#### INSTRUCTIONS TO FOLLOW
Please return every line from the entries that has the string "despre" in it.

#### RECORDS SHOWN
/---

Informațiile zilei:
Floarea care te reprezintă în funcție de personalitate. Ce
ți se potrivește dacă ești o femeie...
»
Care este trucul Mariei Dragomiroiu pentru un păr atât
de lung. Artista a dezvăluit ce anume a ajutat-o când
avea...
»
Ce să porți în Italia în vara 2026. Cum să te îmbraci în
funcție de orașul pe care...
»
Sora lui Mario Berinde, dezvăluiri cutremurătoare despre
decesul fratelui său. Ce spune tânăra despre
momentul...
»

\---
/---

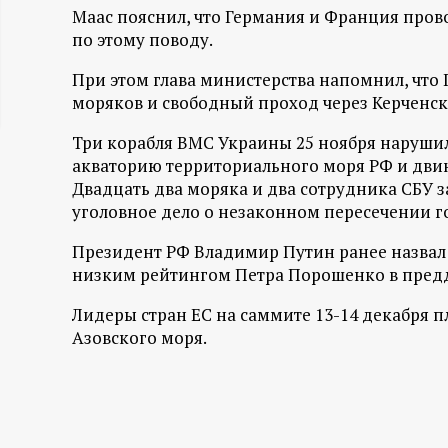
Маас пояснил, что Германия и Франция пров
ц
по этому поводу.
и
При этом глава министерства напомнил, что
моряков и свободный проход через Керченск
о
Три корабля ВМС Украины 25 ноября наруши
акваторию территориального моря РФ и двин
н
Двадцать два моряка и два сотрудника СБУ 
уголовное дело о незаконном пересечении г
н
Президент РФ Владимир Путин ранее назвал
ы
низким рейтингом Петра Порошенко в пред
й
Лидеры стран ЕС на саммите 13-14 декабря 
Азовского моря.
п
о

\---
/---

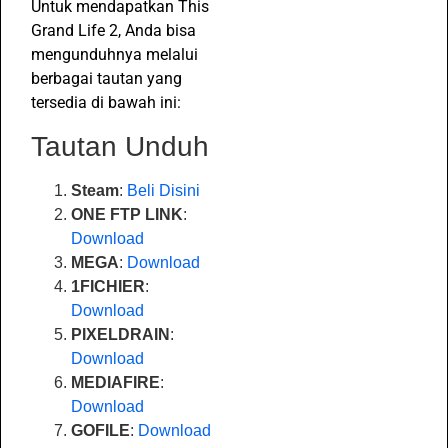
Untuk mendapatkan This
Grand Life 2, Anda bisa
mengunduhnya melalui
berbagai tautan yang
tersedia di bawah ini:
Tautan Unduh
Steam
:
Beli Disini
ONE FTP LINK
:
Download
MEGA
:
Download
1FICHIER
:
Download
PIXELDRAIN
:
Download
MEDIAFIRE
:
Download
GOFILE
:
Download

\---

#### RESPONSE BELOW
Sora lui Mario Berinde, dezvăluiri cutremurătoare despre
decesul fratelui său. Ce spune tânăra despre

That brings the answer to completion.